Honorary degree recipient, longtime Dayton community leader John E. Moore Sr. ’55 dies
John E. Moore Sr., a 1955 graduate of the University of Dayton and a longtime leader in the Dayton community, died Jan. 7. He was 97.
Moore received an honorary Doctor of Humane Letters from the University of Dayton in 1998 and the UD Alumni Association Special Achievement Award in 1989. Among his other awards were the Department of the Air Force Exceptional Civilian Service Award (the highest distinction to be bestowed upon a civilian by the U.S. Air Force) and the Montgomery County Citizen of the Year Award.
He earned a degree in management by taking nine years of night classes from UD after returning home from World War II. Moore served in the U.S. Army, where he earned the rank of corporal with the 2261st Quartermaster Trucking Company in Bangladesh. In 1960, he was named the first equal employment opportunity officer at Wright-Patterson Air Force Base in Dayton, and he pushed for equity and inclusion throughout his career. Moore retired in 1979 as chief of civilian personnel at Wright-Patterson Air Force Base.
“I’ve got some skin in the game.”
Moore was born Jan. 11, 1923, to Ausro and Gertha Jones Moore in Birmingham, Alabama. His family moved to Dayton when he was a year old. “I’ve got some skin in the game,” Moore said in 2010 in an article for The Dayton Foundation, where he was a volunteer leader for more than 40 years. “My faith makes me open to sharing. Giving provides me an opportunity to practice my faith.” Moore was a past governing board chair of the foundation, one of his many leadership roles in organizations from The Job Center to the United Way to Sinclair Community College.

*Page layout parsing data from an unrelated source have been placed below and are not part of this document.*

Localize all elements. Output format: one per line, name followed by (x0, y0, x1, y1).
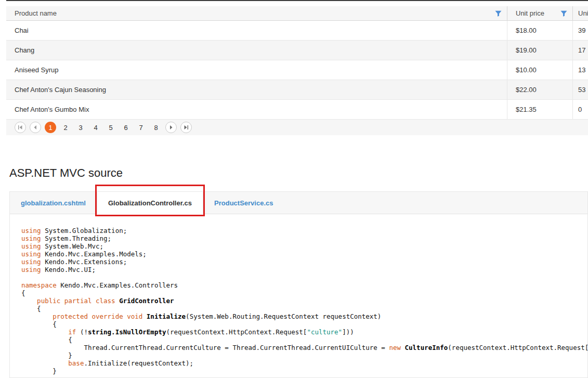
column-header-unit-price[interactable]: Unit price (507, 6, 572, 21)
column-header-product-name[interactable]: Product name (6, 6, 507, 21)
pager-first-button[interactable] (15, 122, 26, 133)
units-in-stock: 53 (578, 86, 585, 94)
code-line: using System.Globalization; (21, 227, 587, 234)
source-tabstrip-widget: globalization.cshtml GlobalizationContro… (9, 191, 588, 378)
code-line: using System.Web.Mvc; (21, 242, 587, 250)
products-grid: Product name Unit price Uni Chai $18.00 … (6, 6, 588, 135)
next-page-icon (168, 125, 174, 130)
pager-page-2[interactable]: 2 (60, 122, 71, 133)
pager-prev-button[interactable] (30, 122, 41, 133)
column-header-label: Uni (578, 9, 588, 17)
page-title: ASP.NET MVC source (9, 166, 123, 180)
code-line: { (21, 305, 587, 312)
tab-globalizationcontroller-cs[interactable]: GlobalizationController.cs (97, 192, 203, 214)
table-row[interactable]: Chef Anton's Gumbo Mix $21.35 0 (6, 100, 588, 120)
unit-price: $22.00 (516, 86, 537, 94)
pager-page-1[interactable]: 1 (45, 122, 56, 133)
pager-next-button[interactable] (165, 122, 177, 133)
table-row[interactable]: Chai $18.00 39 (6, 21, 588, 41)
table-row[interactable]: Chef Anton's Cajun Seasoning $22.00 53 (6, 80, 588, 100)
pager-page-6[interactable]: 6 (120, 122, 132, 133)
units-in-stock: 13 (578, 66, 585, 74)
code-line: } (21, 351, 587, 359)
code-line: public partial class GridController (21, 297, 587, 305)
product-name: Chang (15, 46, 34, 54)
code-line: namespace Kendo.Mvc.Examples.Controllers (21, 281, 587, 289)
unit-price: $18.00 (516, 27, 537, 34)
unit-price: $19.00 (516, 46, 537, 54)
code-line: } (21, 367, 587, 375)
grid-header: Product name Unit price Uni (6, 6, 588, 21)
filter-icon[interactable] (560, 10, 567, 17)
code-line: { (21, 320, 587, 328)
product-name: Aniseed Syrup (15, 66, 59, 74)
code-line: if (!string.IsNullOrEmpty(requestContext… (21, 328, 587, 336)
code-line (21, 273, 587, 281)
code-line: using Kendo.Mvc.UI; (21, 266, 587, 273)
last-page-icon (184, 125, 189, 130)
tab-label: ProductService.cs (214, 199, 273, 207)
first-page-icon (18, 125, 23, 130)
code-line: protected override void Initialize(Syste… (21, 312, 587, 320)
grid-pager: 1 2 3 4 5 6 7 8 (6, 120, 588, 135)
code-line: { (21, 336, 587, 344)
tab-productservice-cs[interactable]: ProductService.cs (203, 192, 284, 214)
filter-icon[interactable] (495, 10, 502, 17)
pager-page-5[interactable]: 5 (105, 122, 116, 133)
pager-page-7[interactable]: 7 (135, 122, 147, 133)
unit-price: $10.00 (516, 66, 537, 74)
tab-globalization-cshtml[interactable]: globalization.cshtml (10, 192, 97, 214)
product-name: Chai (15, 27, 29, 34)
column-header-units-in-stock[interactable]: Uni (572, 6, 588, 21)
pager-page-3[interactable]: 3 (75, 122, 86, 133)
code-line: { (21, 289, 587, 297)
tab-label: GlobalizationController.cs (108, 199, 192, 207)
product-name: Chef Anton's Cajun Seasoning (15, 86, 106, 94)
code-line: using Kendo.Mvc.Examples.Models; (21, 250, 587, 258)
units-in-stock: 17 (578, 46, 585, 54)
column-header-label: Product name (15, 9, 492, 17)
code-block: using System.Globalization;using System.… (10, 214, 587, 375)
column-header-label: Unit price (516, 9, 557, 17)
code-line: base.Initialize(requestContext); (21, 359, 587, 367)
tab-label: globalization.cshtml (21, 199, 86, 207)
code-line: Thread.CurrentThread.CurrentCulture = Th… (21, 344, 587, 351)
pager-last-button[interactable] (180, 122, 192, 133)
prev-page-icon (33, 125, 38, 130)
code-line: using Kendo.Mvc.Extensions; (21, 258, 587, 266)
product-name: Chef Anton's Gumbo Mix (15, 106, 89, 113)
pager-page-4[interactable]: 4 (90, 122, 101, 133)
units-in-stock: 0 (578, 106, 582, 113)
tabstrip: globalization.cshtml GlobalizationContro… (10, 192, 587, 214)
table-row[interactable]: Chang $19.00 17 (6, 41, 588, 60)
unit-price: $21.35 (516, 106, 537, 113)
pager-page-8[interactable]: 8 (150, 122, 162, 133)
clipped-content-above (6, 0, 588, 1)
units-in-stock: 39 (578, 27, 585, 34)
table-row[interactable]: Aniseed Syrup $10.00 13 (6, 60, 588, 80)
code-line: using System.Threading; (21, 234, 587, 242)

Moore also championed diversity as a community strength and was a leader in the Commission on Minority Inclusion and the Minority Economic Development Council, among others. (Click to read a tribute by The Dayton Foundation.)
Bob Daley ’55, former chair of the Golden Flyers for the UD Alumni Association and retired communications director for the Kettering Foundation, said Moore had a quiet presence that allowed people to listen intently when he proposed solutions to community challenges. “John could see things that needed to be done in the community, and he started them,” Daley said.
“John could see things that needed to be done in the community, and he started them.”
University of Dayton President Eric F. Spina said Moore’s good work extended to his alma mater.
“John was a very good friend to the University of Dayton and an informal adviser to multiple UD presidents, including me,” Spina said. “Beyond his passion and care for Dayton, John’s gentle nature, kindness, and earned wisdom made him a pure delight to be around. He will be sorely missed.”
“John’s gentle nature, kindness, and earned wisdom made him a pure delight to be around.”
Moore is preceded in death by his wife, Hester. He is survived by son John Moore Jr. and daughter-in-law Debra Plousha-Moore ’89, a member of the University of Dayton board of trustees; his daughter, Joyce Ard; and four grandchildren, including John E. “Chip” Moore III '98 and Phillip Plousha Moore '99.